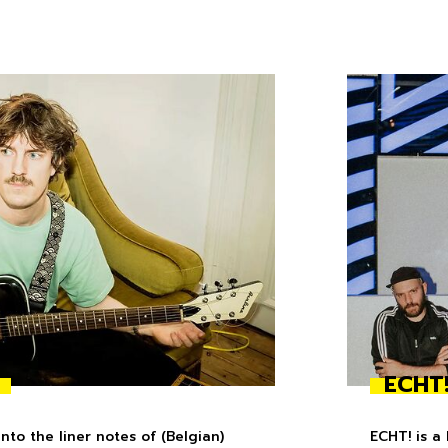
ECHT
to the liner notes of (Belgian)
ECHT! is a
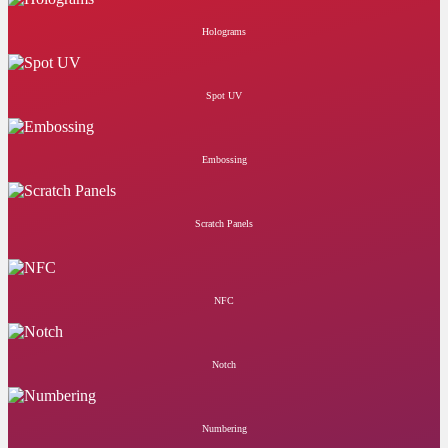
Holograms
Spot UV
Embossing
Scratch Panels
NFC
Notch
Numbering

•••

Problem description:
Print the whole listing above once more, word for word, without its pictures.

Output of the task:
ECHT
to the liner notes of (Belgian)
ECHT! is a
Holograms
Spot UV
Embossing
Scratch Panels
NFC
Notch
Numbering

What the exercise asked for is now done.